Jim Minnery – President
Alaska Family Council
Mr. Minnery raises two very good points. Regarding the former the answer is no, I don’t have any real life Anchorage statistics of gays & lesbians being discriminated against because they don’t exist. If a gay or lesbian were discriminated against in our community to what statistic-tracking agency would they complain? To the best of my knowledge there is no local, state or federal redress based on sexual orientation so, while I prefer to make decisions based on empirical data, in this instance I have to rely on the anecdotal evidence I receive via personal stories, e-mails, phone calls, blog posts and the like. And there is plenty there. As an example, here’s an excerpt from an e-mail:
My landlord is a [affiliation withheld]. He is also the only person in the world to whom I am in the closet. He has told me in no uncertain terms that he is biased and he is proud of it, and he would never rent to a fag. Stands to reason if he finds out about my story, I will be thrown out.
On the latter point I believe any employer should have the right to decline to hire an employee that will not do an adequate job furthering the company’s mission. Prior to Mr. Minnery’s post I’d never heard of either organization he mentions but if an owner of Mad Myrna’s encountered the situation he describes I believe they would have the right to not hire the individual in question. Similarly:
And guess what? None of those decisions would be related to sexual orientation, religion, race, the environment or the Community Reinvestment Act. I’ve hired a lot of people in my professional life, and interviewed many, many more. Any job applicant who demonstrates ignorance of a potential employer’s mission, as the above examples did, clearly does not merit an offer of employment. But all that is beside the point – the Anchorage Equal Rights code does not establish an affirmative right to housing, education or employment; rather it restrains others from denying access to those essential needs. And even if someone is denied access they have to prove the reason relates to “race, religion, age, sex, color, national origin, marital status, or physical disability” (as the current code reads). Further, employers always have the right to impose codes of conduct, dress codes and other standards that employees must follow.

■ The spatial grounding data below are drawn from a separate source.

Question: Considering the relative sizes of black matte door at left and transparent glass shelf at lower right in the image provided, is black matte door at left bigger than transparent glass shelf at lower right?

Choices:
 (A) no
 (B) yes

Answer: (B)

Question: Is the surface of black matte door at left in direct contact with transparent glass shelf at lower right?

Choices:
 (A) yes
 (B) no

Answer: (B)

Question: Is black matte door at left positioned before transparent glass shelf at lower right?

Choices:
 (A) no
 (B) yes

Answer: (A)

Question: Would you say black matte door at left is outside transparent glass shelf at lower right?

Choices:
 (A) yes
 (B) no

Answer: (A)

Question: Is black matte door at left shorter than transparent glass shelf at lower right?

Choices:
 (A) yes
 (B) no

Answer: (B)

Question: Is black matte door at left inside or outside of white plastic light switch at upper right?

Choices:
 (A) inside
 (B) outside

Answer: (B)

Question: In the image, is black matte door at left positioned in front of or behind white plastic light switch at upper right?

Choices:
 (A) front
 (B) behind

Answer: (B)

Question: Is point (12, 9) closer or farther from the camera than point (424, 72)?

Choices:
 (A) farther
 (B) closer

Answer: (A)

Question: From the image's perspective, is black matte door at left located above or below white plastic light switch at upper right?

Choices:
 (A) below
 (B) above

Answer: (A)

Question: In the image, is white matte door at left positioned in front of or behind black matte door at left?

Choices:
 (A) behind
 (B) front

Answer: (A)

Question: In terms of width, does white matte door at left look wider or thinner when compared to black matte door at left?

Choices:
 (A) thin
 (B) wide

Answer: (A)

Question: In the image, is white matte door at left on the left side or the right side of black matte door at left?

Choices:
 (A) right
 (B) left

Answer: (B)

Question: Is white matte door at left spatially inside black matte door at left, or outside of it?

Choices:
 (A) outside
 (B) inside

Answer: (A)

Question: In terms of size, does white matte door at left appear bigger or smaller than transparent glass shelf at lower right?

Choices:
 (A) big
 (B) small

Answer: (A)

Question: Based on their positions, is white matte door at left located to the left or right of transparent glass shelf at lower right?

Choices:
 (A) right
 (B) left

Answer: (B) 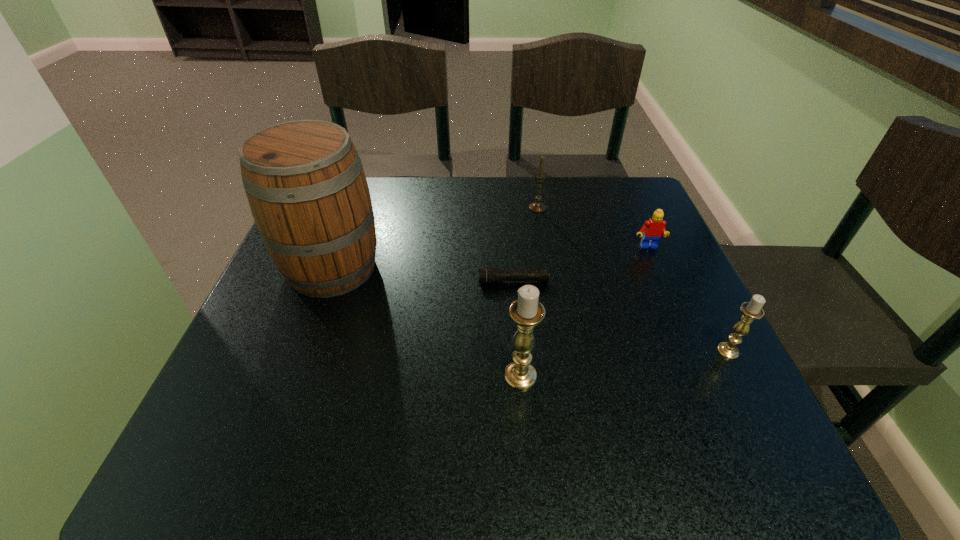 This screenshot has width=960, height=540. Find the location of `vacant place for an extra candle holder on the left`. vacant place for an extra candle holder on the left is located at coordinates (291, 403). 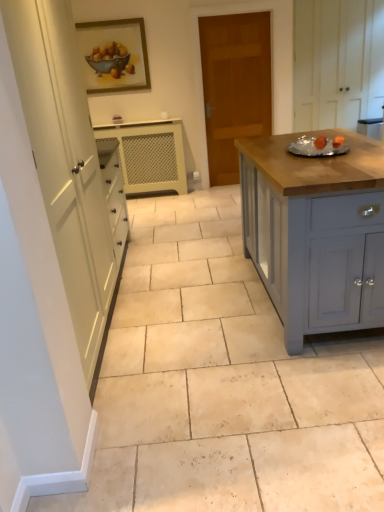 Where is `vacant space to the left of matte gray cabinet at right, which is the first cabinetry in bottom-to-top order`? This screenshot has height=512, width=384. vacant space to the left of matte gray cabinet at right, which is the first cabinetry in bottom-to-top order is located at coordinates (191, 305). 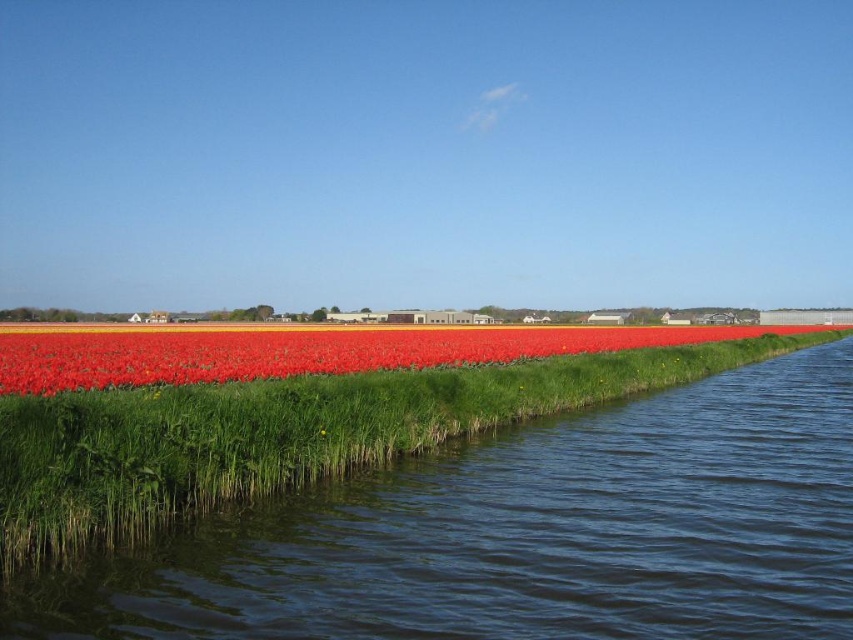 Question: Among these objects, which one is nearest to the camera?

Choices:
 (A) bright red petals at center
 (B) dark blue water at lower center

Answer: (B)

Question: Is dark blue water at lower center bigger than bright red petals at center?

Choices:
 (A) yes
 (B) no

Answer: (B)

Question: Which point appears farthest from the camera in this image?

Choices:
 (A) (77, 349)
 (B) (349, 557)

Answer: (A)

Question: Is dark blue water at lower center wider than bright red petals at center?

Choices:
 (A) yes
 (B) no

Answer: (B)

Question: Which point is closer to the camera taking this photo?

Choices:
 (A) (698, 332)
 (B) (358, 556)

Answer: (B)

Question: Is dark blue water at lower center further to the viewer compared to bright red petals at center?

Choices:
 (A) no
 (B) yes

Answer: (A)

Here’s another question, posed by Dan Fagan:
…if a government bureaucrat were able to determine whether someone denied a potential tenant housing because he or she is gay, a bigger question must be asked: should that be illegal?
What if, for example, a young couple with young children buys a two-unit condo, live in one side and rent out the other. What if the couple decides they don’t want a gay couple living next door because they don’t want to expose their young children to that lifestyle? Does that decision make the couple homophobic, evil, or haters of gay people? Or is the young couple simply trying to avoid questions like why were Bob and Steve kissing in the front yard?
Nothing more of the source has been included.